Yes, I create survivalist strategies where people are tested, where the urge to keep going comes to the fore. That’s what I’m interested in. People are endlessly capable and surprising, and the drama of these stories moves them to the margins of their personality. They were at a comfortable three; now, in the story, they’re at nine. I like to see what someone’s mettle is – or not.
We live with our quixotic natures. Put in another landscape, characters show their special – horrific sometimes – side. In my story about Finland, “Vuotjärvi”, the woman is suddenly under pressure. Her lover goes for a swim and she imagines him drowning in the strange lake before them. She gets out the boat to look for him – but as so often when the aftermath of an accident is more dangerous than the central action, this woman is creating her own destruction. Does she survive? Do they both perish? We don’t know.
Does your upbringing in Cumbria link you to the people of the past in that world? Or put you in touch with the doughty side of womankind?

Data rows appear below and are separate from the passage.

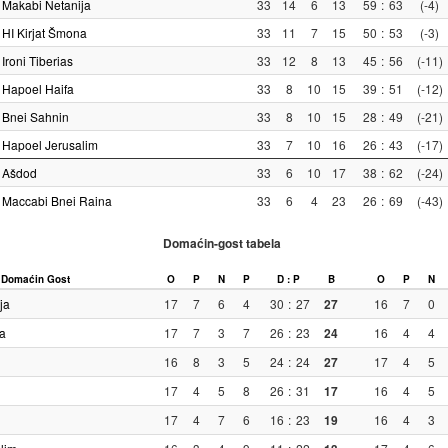
Makabi Netanija
33
14
6
13
59
:
63
(-4)
HI Kirjat Šmona
33
11
7
15
50
:
53
(-3)
Ironi Tiberias
33
12
8
13
45
:
56
(-11)
Hapoel Haifa
33
8
10
15
39
:
51
(-12)
Bnei Sahnin
33
8
10
15
28
:
49
(-21)
Hapoel Jerusalim
33
7
10
16
26
:
43
(-17)
Ašdod
33
6
10
17
38
:
62
(-24)
Maccabi Bnei Raina
33
6
4
23
26
:
69
(-43)
Domaćin-gost tabela
Domaćin
Gost
O
P
N
P
D : P
B
O
P
N
ja
17
7
6
4
30
:
27
27
16
7
0
a
17
7
3
7
26
:
23
24
16
4
4
16
8
3
5
24
:
24
27
17
4
5
17
4
5
8
26
:
31
17
16
4
5
17
4
7
6
16
:
23
19
16
4
3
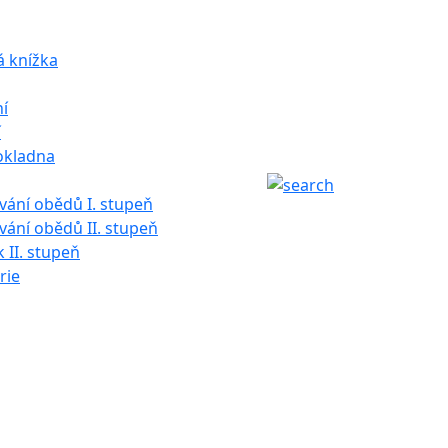
á knížka
í
í
okladna
ání obědů I. stupeň
ání obědů II. stupeň
k II. stupeň
rie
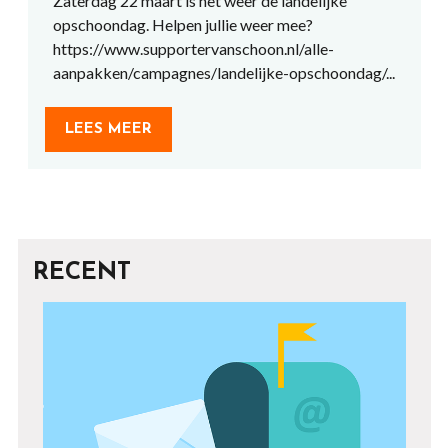
Zaterdag 22 maart is het weer de landelijke
opschoondag. Helpen jullie weer mee?
https://www.supportervanschoon.nl/alle-
aanpakken/campagnes/landelijke-opschoondag/...
LEES MEER
RECENT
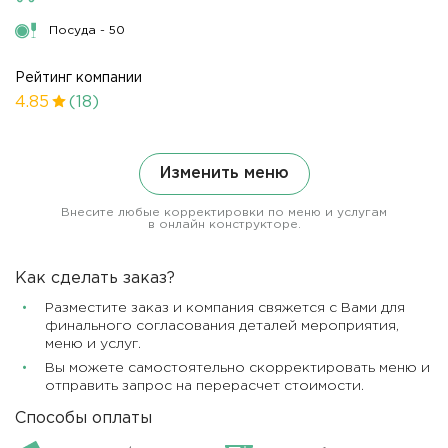
Посуда - 50
Рейтинг компании
4.85
(18)
Изменить меню
Внесите любые корректировки по меню и услугам
в онлайн конструкторе.
Как сделать заказ?
Разместите заказ и компания свяжется с Вами для
финального согласования деталей мероприятия,
меню и услуг.
Вы можете самостоятельно скорректировать меню и
отправить запрос на перерасчет стоимости.
Способы оплаты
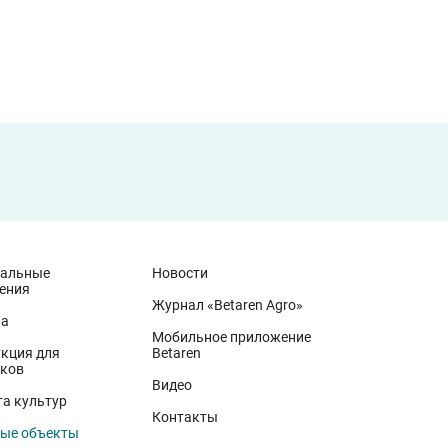
иальные
Новости
ения
Журнал «Betaren Agro»
на
Мобильное приложение
кция для
Betaren
ков
Видео
а культур
Контакты
ые объекты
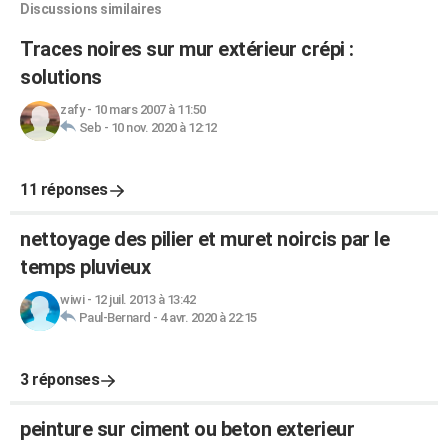
Discussions similaires
Traces noires sur mur extérieur crépi :
solutions
zafy
-
10 mars 2007 à 11:50
Seb
-
10 nov. 2020 à 12:12
11 réponses
nettoyage des pilier et muret noircis par le
temps pluvieux
wiwi
-
12 juil. 2013 à 13:42
Paul-Bernard
-
4 avr. 2020 à 22:15
3 réponses
peinture sur ciment ou beton exterieur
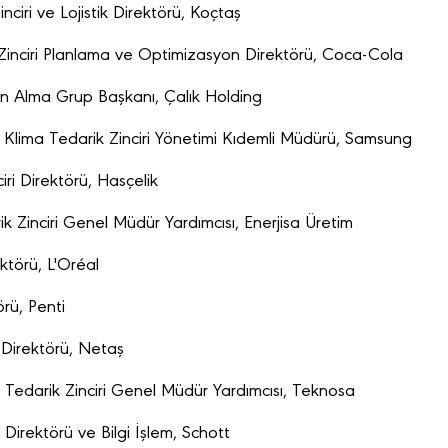
ciri ve Lojistik Direktörü, Koçtaş
 Zinciri Planlama ve Optimizasyon Direktörü, Coca-Cola
ın Alma Grup Başkanı, Çalık Holding
 Klima Tedarik Zinciri Yönetimi Kıdemli Müdürü, Samsung
ri Direktörü, Hasçelik
ik Zinciri Genel Müdür Yardımcısı, Enerjisa Üretim
ktörü, L'Oréal
örü, Penti
i Direktörü, Netaş
 Tedarik Zinciri Genel Müdür Yardımcısı, Teknosa
 Direktörü ve Bilgi İşlem, Schott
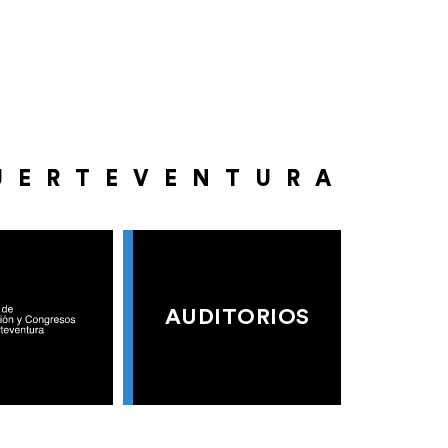
UERTEVENTURA
AUDITORIOS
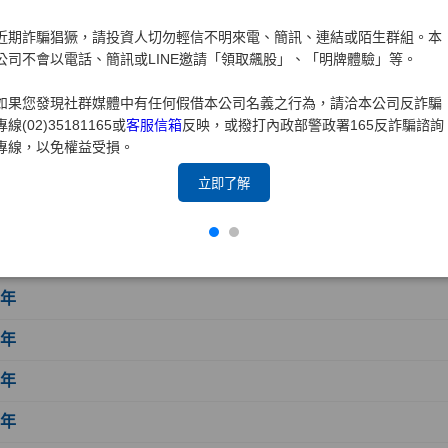
7年
近期詐騙猖獗，請投資人切勿輕信不明來電、簡訊、連結或陌生群組。本
6年
公司不會以電話、簡訊或LINE邀請「領取飆股」、「明牌體驗」等。
5年
如果您發現社群媒體中有任何假借本公司名義之行為，請洽本公司反詐騙
專線(02)35181165或
客服信箱
反映，或撥打內政部警政署165反詐騙諮詢
4年
專線，以免權益受損。
3年
立即了解
2年
1年
0年
9年
8年
7年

I hope to engage in the debate about bringing back big predators to our countryside. It’s happening all over Europe
I would love to think so. I call myself a feminist without reservation. People often say, “I am a feminist, but…” Not me. I believe feminism is a set of intellectual skills for both men and women to use to think about things from certain refractions. The landscape and countryside of my home works strongly here. You look around in the valley and it’s fascinating how many colossally strong women there are – farmers’ wives, women who get up at 4am to go and deliver lambs in the snow on a hillside. Forces of nature, these women can be quite frightening. People think the Lake District is a traditional place, but the women have to work hard there, they pick up and carry with astonishing strength. Farming has always been hard and in some ways it’s getting harder.
What is your relationship to animals? They often appear in your work.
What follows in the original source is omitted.